[Excerpts from a dataset]
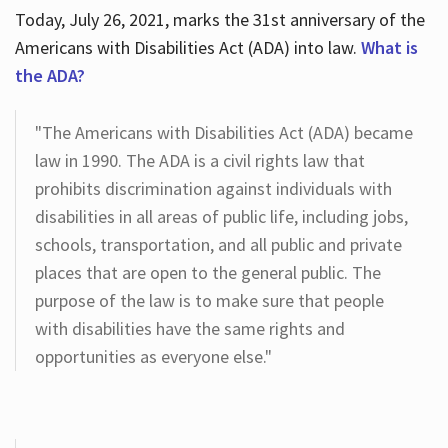
Today, July 26, 2021, marks the 31st anniversary of the
Americans with Disabilities Act (ADA) into law.
What is
the ADA?
"The Americans with Disabilities Act (ADA) became
law in 1990. The ADA is a civil rights law that
prohibits discrimination against individuals with
disabilities in all areas of public life, including jobs,
schools, transportation, and all public and private
places that are open to the general public. The
purpose of the law is to make sure that people
with disabilities have the same rights and
opportunities as everyone else."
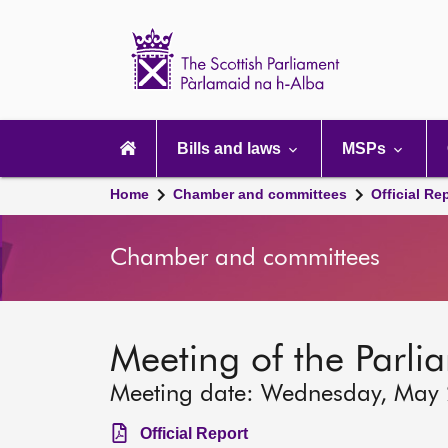
Scottish
Parliament
Website
home
Main
navigation
Bills and laws
MSPs
Home
Chamber and committees
Official Re
Chamber and committees
Meeting of the Parli
Meeting date: Wednesday, May
Official Report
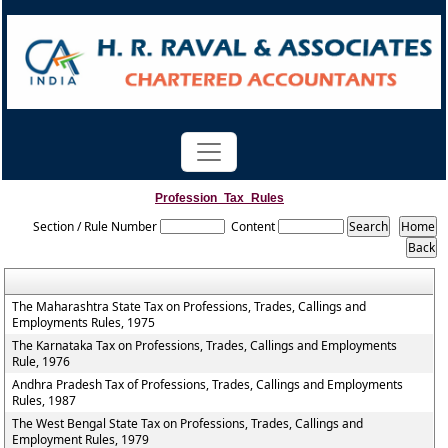
Profession_Tax_Rules
Section / Rule Number
Content
The Maharashtra State Tax on Professions, Trades, Callings and
Employments Rules, 1975
The Karnataka Tax on Professions, Trades, Callings and Employments
Rule, 1976
Andhra Pradesh Tax of Professions, Trades, Callings and Employments
Rules, 1987
The West Bengal State Tax on Professions, Trades, Callings and
Employment Rules, 1979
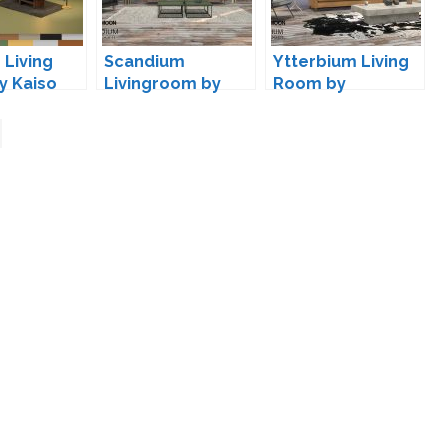
 Living
Scandium
Ytterbium Living
y Kaiso
Livingroom by
Room by
wondymoon
wondymoon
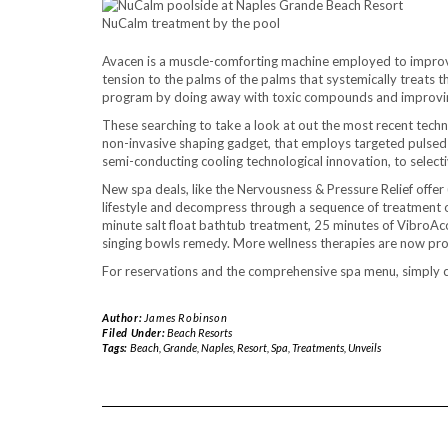
NuCalm treatment by the pool
Avacen is a muscle-comforting machine employed to improv
tension to the palms of the palms that systemically treats 
program by doing away with toxic compounds and improving
These searching to take a look at out the most recent techn
non-invasive shaping gadget, that employs targeted pulsed 
semi-conducting cooling technological innovation, to selecti
New spa deals, like the Nervousness & Pressure Relief offer
lifestyle and decompress through a sequence of treatment o
minute salt float bathtub treatment, 25 minutes of VibroA
singing bowls remedy. More wellness therapies are now pr
For reservations and the comprehensive spa menu, simply c
Author:
James Robinson
Filed Under:
Beach Resorts
Tags:
Beach
,
Grande
,
Naples
,
Resort
,
Spa
,
Treatments
,
Unveils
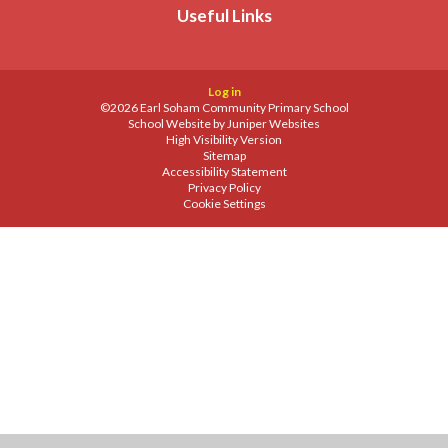
Useful Links
Log in
©2026 Earl Soham Community Primary School
School Website by
Juniper Websites
High Visibility Version
Sitemap
Accessibility Statement
Privacy Policy
Cookie Settings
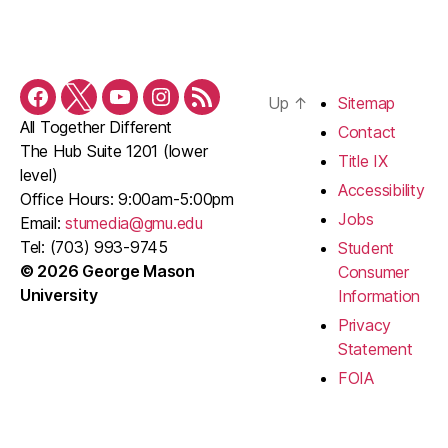
Up
↑
Sitemap
Facebook
Twitter
YouTube
Instagram
RSS
All Together Different
Feed
Contact
The Hub Suite 1201 (lower
Title IX
level)
Accessibility
Office Hours: 9:00am-5:00pm
Jobs
Email:
stumedia@gmu.edu
Tel: (703) 993-9745
Student
© 2026 George Mason
Consumer
University
Information
Privacy
Statement
FOIA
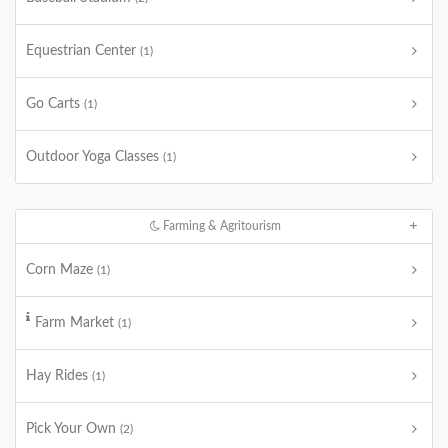
Equestrian Center
(1)
Go Carts
(1)
Outdoor Yoga Classes
(1)
Farming & Agritourism
Corn Maze
(1)
Farm Market
(1)
Hay Rides
(1)
Pick Your Own
(2)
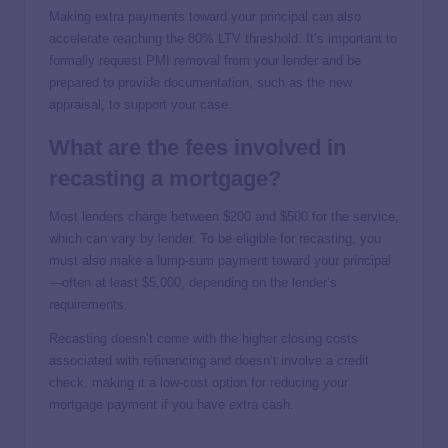
Making extra payments toward your principal can also
accelerate reaching the 80% LTV threshold. It’s important to
formally request PMI removal from your lender and be
prepared to provide documentation, such as the new
appraisal, to support your case.
What are the fees involved in
recasting a mortgage?
Most lenders charge between $200 and $500 for the service,
which can vary by lender. To be eligible for recasting, you
must also make a lump-sum payment toward your principal
—often at least $5,000, depending on the lender’s
requirements.
Recasting doesn’t come with the higher closing costs
associated with refinancing and doesn’t involve a credit
check, making it a low-cost option for reducing your
mortgage payment if you have extra cash.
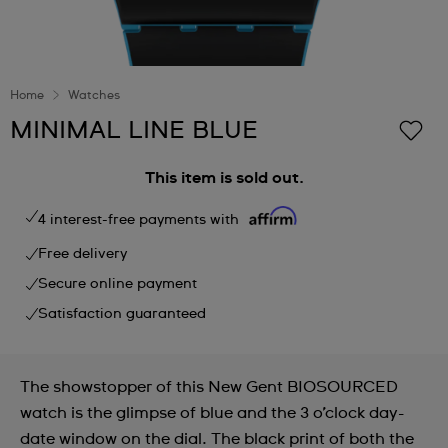
Home
Watches
MINIMAL LINE BLUE
This item is sold out.
4 interest-free payments with
Free delivery
Secure online payment
Satisfaction guaranteed
The showstopper of this New Gent BIOSOURCED
watch is the glimpse of blue and the 3 o’clock day-
date window on the dial. The black print of both the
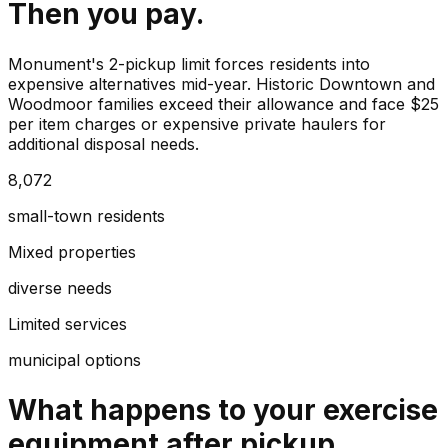
Then you pay.
Monument's 2-pickup limit forces residents into
expensive alternatives mid-year. Historic Downtown and
Woodmoor families exceed their allowance and face $25
per item charges or expensive private haulers for
additional disposal needs.
8,072
small-town residents
Mixed properties
diverse needs
Limited services
municipal options
What happens to your
exercise
equipment
after pickup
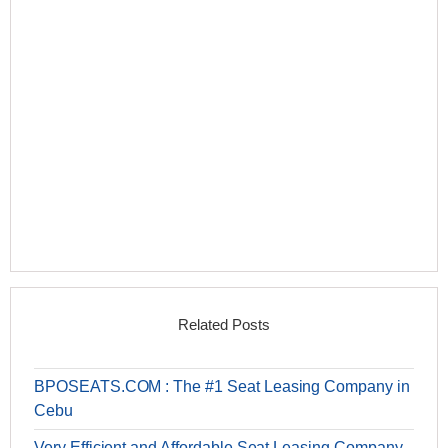
Related Posts
BPOSEATS.COM : The #1 Seat Leasing Company in
Cebu
Very Efficient and Affordable Seat Leasing Company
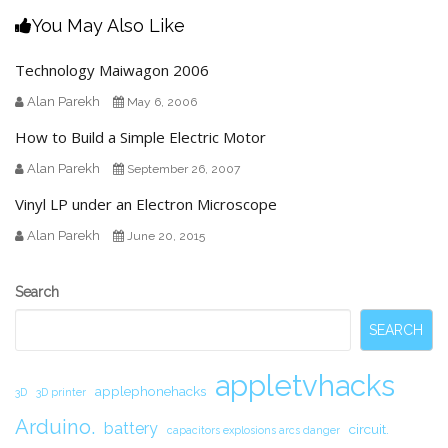
You May Also Like
Technology Maiwagon 2006
Alan Parekh
May 6, 2006
How to Build a Simple Electric Motor
Alan Parekh
September 26, 2007
Vinyl LP under an Electron Microscope
Alan Parekh
June 20, 2015
Secondary
Search
Sidebar
SEARCH
appletvhacks
applephonehacks
3D
3D printer
Arduino.
battery
circuit.
capacitors explosions arcs danger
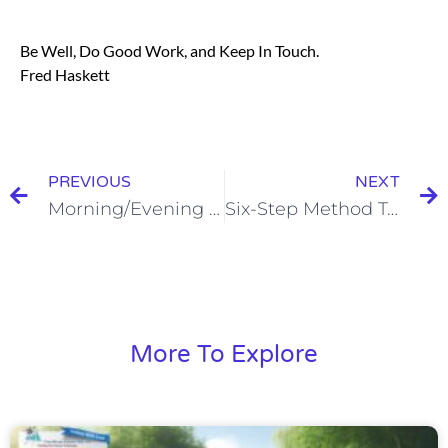
Be Well, Do Good Work, and Keep In Touch.
Fred Haskett
PREVIOUS
NEXT
Morning/Evening Processes
Six-Step Method To Overcoming Objections
More To Explore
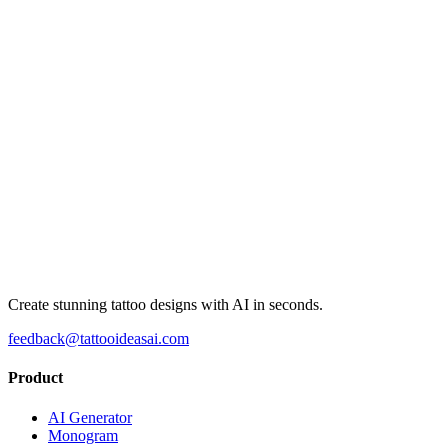
Create stunning tattoo designs with AI in seconds.
feedback@tattooideasai.com
Product
AI Generator
Monogram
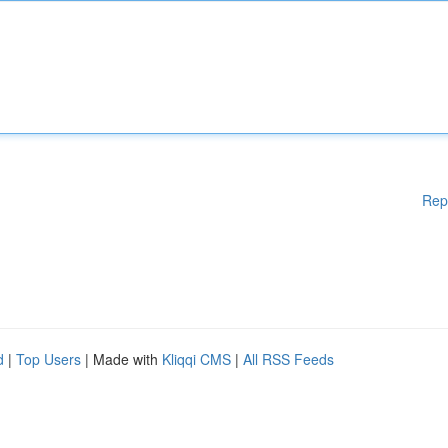
Rep
d
|
Top Users
| Made with
Kliqqi CMS
|
All RSS Feeds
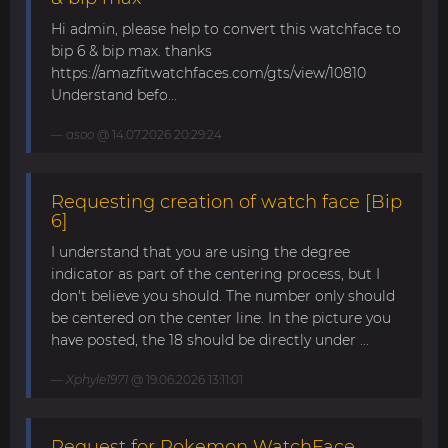
Hi admin, please help to convert this watchface to
bip 6 & bip max. thanks
https://amazfitwatchfaces.com/gts/view/10810
Understand befo...
asoo
@ 14.07.2026 20:29:24
Requesting creation of watch face [Bip
6]
I understand that you are using the degree
indicator as part of the centering process, but I
don't believe you should. The number only should
be centered on the center line. In the picture you
have posted, the 18 should be directly under ...
Xphyle1971
@ 19.06.2026 13:11:01
Request for Pokemon WatchFace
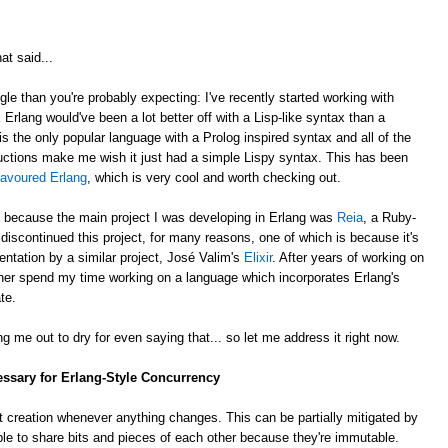
at said...
gle than you're probably expecting: I've recently started working with
k Erlang would've been a lot better off with a Lisp-like syntax than a
is the only popular language with a Prolog inspired syntax and all of the
ctions make me wish it just had a simple Lispy syntax. This has been
lavoured Erlang
, which is very cool and worth checking out.
, because the main project I was developing in Erlang was
Reia
, a Ruby-
e discontinued this project, for many reasons, one of which is because it's
ntation by a similar project, José Valim's
Elixir
. After years of working on
rather spend my time working on a language which incorporates Erlang's
te.
g me out to dry for even saying that... so let me address it right now.
essary for Erlang-Style Concurrency
 creation whenever anything changes. This can be partially mitigated by
ble to share bits and pieces of each other because they're immutable.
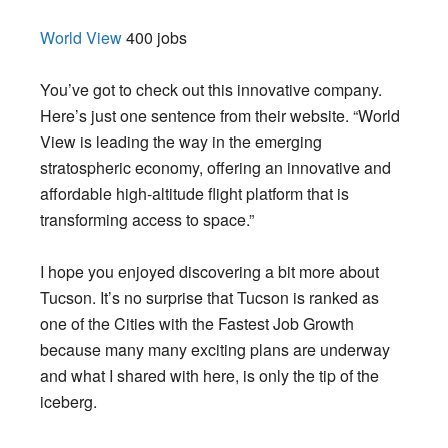
World View
400 jobs
You’ve got to check out this innovative company.
Here’s just one sentence from their website. “World
View is leading the way in the emerging
stratospheric economy, offering an innovative and
affordable high-altitude flight platform that is
transforming access to space.”
I hope you enjoyed discovering a bit more about
Tucson. It’s no surprise that Tucson is ranked as
one of the Cities with the Fastest Job Growth
because many many exciting plans are underway
and what I shared with here, is only the tip of the
iceberg.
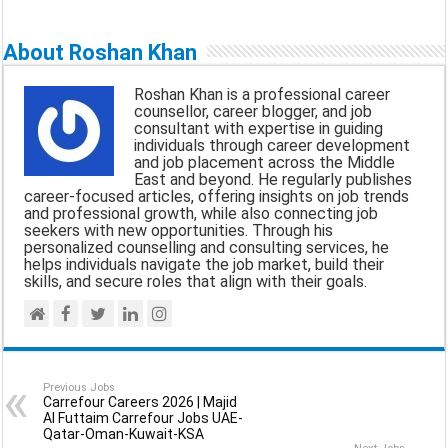
m
a
h
e
h
a
c
a
l
a
About Roshan Khan
i
e
t
e
r
Roshan Khan is a professional career
l
b
s
g
e
counsellor, career blogger, and job
consultant with expertise in guiding
o
A
r
individuals through career development
and job placement across the Middle
o
p
a
East and beyond. He regularly publishes
career-focused articles, offering insights on job trends
k
p
m
and professional growth, while also connecting job
seekers with new opportunities. Through his
personalized counselling and consulting services, he
helps individuals navigate the job market, build their
skills, and secure roles that align with their goals.
Previous Jobs
Carrefour Careers 2026 | Majid
Al Futtaim Carrefour Jobs UAE-
Qatar-Oman-Kuwait-KSA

■ WHAT THE TASK REQUIRES
Restate exactly, please, only the lines between the start of the data and the line containing "opportunities as everyone", both ends included, skipping the pictures.

■ RESPONSE TO THE EXERCISE
Today, July 26, 2021, marks the 31st anniversary of the
Americans with Disabilities Act (ADA) into law.
What is
the ADA?
"The Americans with Disabilities Act (ADA) became
law in 1990. The ADA is a civil rights law that
prohibits discrimination against individuals with
disabilities in all areas of public life, including jobs,
schools, transportation, and all public and private
places that are open to the general public. The
purpose of the law is to make sure that people
with disabilities have the same rights and
opportunities as everyone else."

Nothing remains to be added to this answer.